2. Heat broiler or prepare grill. Spread both sides of each cavity with light coating of mustard; sprinkle lightly with salt and pepper; close fish. Brush one side of skin with oil; place oiled side down on broiler pan. Place fish about 5 inches from heat source. Cook 5 minutes; brush other sides with oil and turn. Cook until firm and cooked through, about 4 to 5 minutes.
3. Cream butter; stir in parsley, lemon juice and salt to taste. Place 1 trout on each of 4 warm plates. Spread tablespoon of butter inside each trout. Serve cucumber salad on side.

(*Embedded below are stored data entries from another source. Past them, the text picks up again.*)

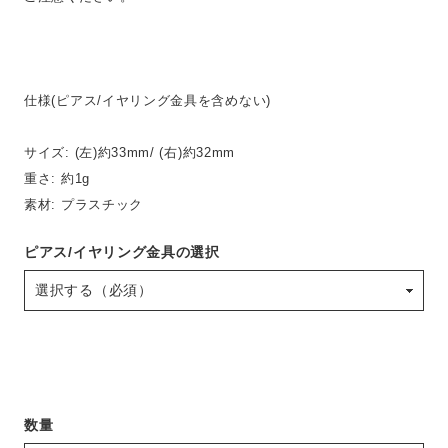
仕様(ピアス/イヤリング金具を含めない)
サイズ: (左)約33mm/ (右)約32mm
重さ: 約1g
素材: プラスチック
ピアス/イヤリング金具の選択
数量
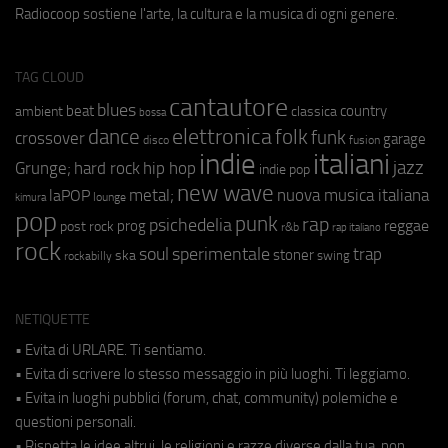
Radiocoop sostiene l'arte, la cultura e la musica di ogni genere.
TAG CLOUD
cantautore
blues
beat
country
ambient
classica
bossa
elettronica
dance
folk
funk
crossover
garage
fusion
disco
indie
italiani
jazz
hip hop
Grunge;
hard rock
indie pop
new wave
metal;
nuova musica italiana
laPOP
lounge
kimura
pop
punk
rap
psichedelia
reggae
prog
post rock
r&b
rap italiano
rock
soul
sperimentale
trap
stoner
ska
swing
rockabilly
NETIQUETTE
• Evita di URLARE. Ti sentiamo.
• Evita di scrivere lo stesso messaggio in più luoghi. Ti leggiamo.
• Evita in luoghi pubblici (forum, chat, community) polemiche e
questioni personali.
• Rispetta le idee altrui, le religioni e razze diverse dalla tua, non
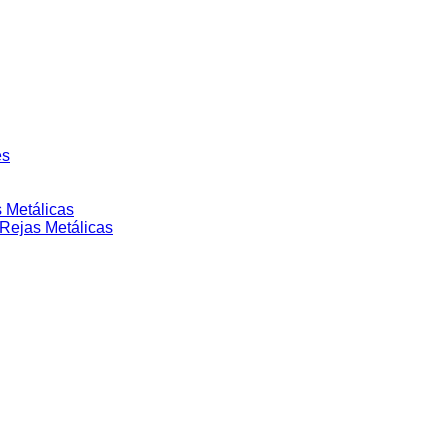
es
 Metálicas
Rejas Metálicas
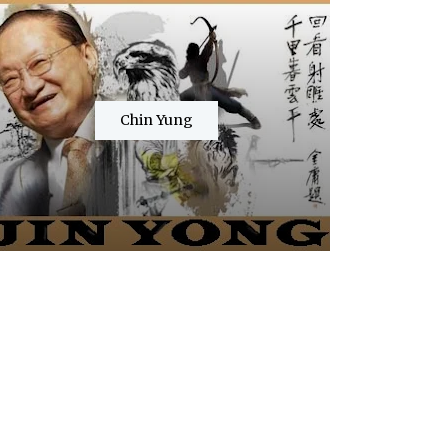
Chin Yung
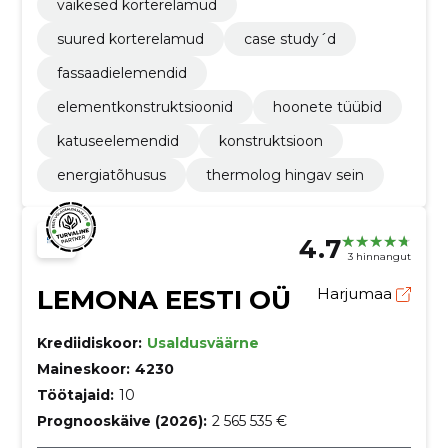
väikesed korterelamud
suured korterelamud
case study´d
fassaadielemendid
elementkonstruktsioonid
hoonete tüübid
katuseelemendid
konstruktsioon
energiatõhusus
thermolog hingav sein
4.7
3 hinnangut
LEMONA EESTI OÜ
Harjumaa
Krediidiskoor:
Usaldusväärne
Maineskoor:
4230
Töötajaid:
10
Prognooskäive (2026):
2 565 535 €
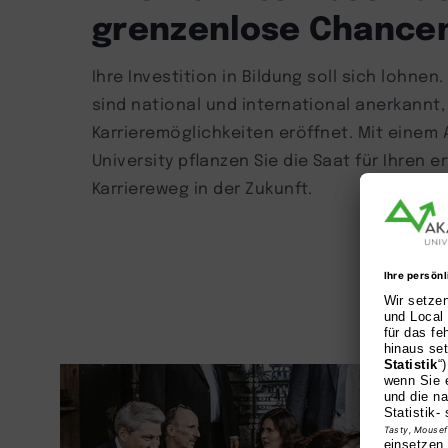
grenzenlose Chance
Ihre Investition in Bildung soll sich lohne
sind national und international anerkannt, 
Karrieremöglichkeiten eröffnet. Mit einem
University pflanzen Sie die Saat für Ihren e
Karriereweg in der Zukunft.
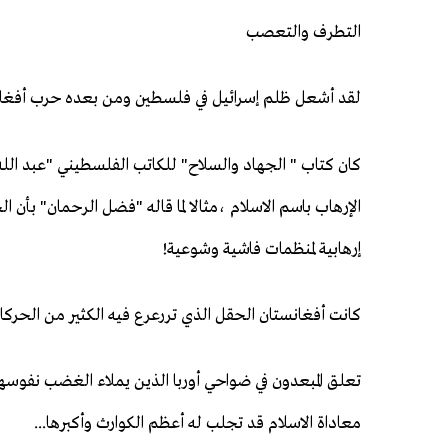
التطرف والتعصب
لقد أشعل ظلم إسرائيل في فلسطين ومن بعده حرب أفغا
كان كتاب " الجهاد والسلاح" للكاتب الفلسطيني "عبد الله 
الإرهاب باسم الاسلام ،مثالا لما قاله "فضل الرحمان" بأن
إرهابية لمنظمات فاشية وشوعية!
كانت أفغانستان الحقل الذي تررعرع فيه الكثير من الحركات
تعلق المبعدون في ضواحي أوربا الذين يملاء الغضب نفوسهم 
معاداة الاسلام قد تجلب له أعظم الكوارث وأكبرها...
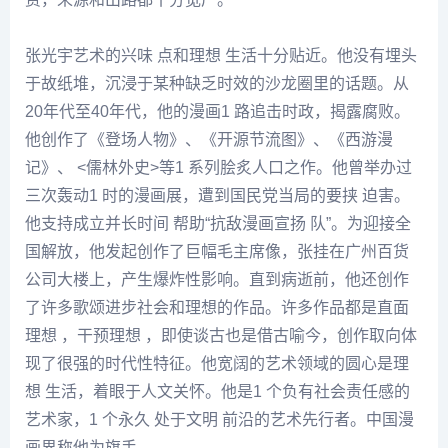
张光
宇艺术的兴味 点和理想 生活十分贴近。他没有埋头
于故纸堆，沉浸于某种缺乏时效的沙龙圈里的话题。从
20年代至40年代，他的漫画1 路追击时政，揭露腐败。
他创作了《登场人物》、《开源节流图》、《西游漫
记》、 <儒林外史>等1 系列脍炙人口之作。他曾举办过
三次轰动1 时的漫画展，遭到国民党当局的要挟 迫害。
他支持成立并长时间 帮助“抗敌漫画宣扬 队”。为迎接全
国解放，他发起创作了巨幅毛主席像，张挂在广州百货
公司大楼上，产生爆炸性影响。直到病逝前，他还创作
了许多歌颂进步社会和理想的作品。许多作品都是直面
理想 ，干预理想 ，即使谈古也是借古喻今，创作取向体
现了很强的时代性特征。他宽阔的艺术领域的圆心是理
想 生活，着眼
于人
文关怀。他是1 个负有社会责任感的
艺术家，1 个永久 处于文明 前沿的艺术先行者。中国漫
画界称他为旗手。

Nutrition information per serving:
Calories ………… 415 Fat ………… 31 g Saturated fat .. 11 g
% calories from fat .. 68 Cholesterol .. 160 mg Sodium ……. 430 mg
Carbohydrates ……. 7 g Protein …….. 27 g Fiber ……….. 1 g
GRILLED TROUT WITH CHAYOTE SLAW
Preparation time: 40 minutes
Cooking time: 6 minutes
Yield: 4 servings
Chayote, also called mirliton, is a mild-flavored squash. If you cannot find it, you may substitute more shredded cabbage. Jicama is a sweet, crunchy root. Look for both in supermarkets or Hispanic markets. Adapted from a recipe from Biloxi Grill in Wauconda.
Slaw:
1 piece (1/4-inch) fresh ginger, peeled, minced
1 small clove garlic, minced
1/4 cup mayonnaise
1/4 teaspoon fresh lemon juice
1/8 teaspoon each: celery salt, salt
2 carrots, peeled, julienned
1 chayote squash, peeled, julienned
1/2 small jicama, peeled, julienned
1/2 cup each: shredded red cabbage, julienned red bell pepper
Sauce:
2 teaspoons roasted garlic puree, see note
1 piece (1/2-inch) fresh ginger, peeled, minced
1/2 cup mayonnaise
1 teaspoon soy sauce
3/4 teaspoon fresh lemon juice
1/2 teaspoon sesame oil
Trout:
4 fillets (8 ounces each) red or rainbow trout, boned
1 tablespoon olive oil
1/4 cup mixed black and/or toasted white sesame seeds
1. For slaw, stir together ginger, garlic, mayonnaise, lemon juice, celery salt and salt in small bowl. Set aside or refrigerate, covered, if not using immediately. Combine carrots, chayote, jicama, red cabbage and bell pepper in large bowl. Add dressing. Toss until vegetables are coated. Set aside or refrigerate, covered, if not using immediately.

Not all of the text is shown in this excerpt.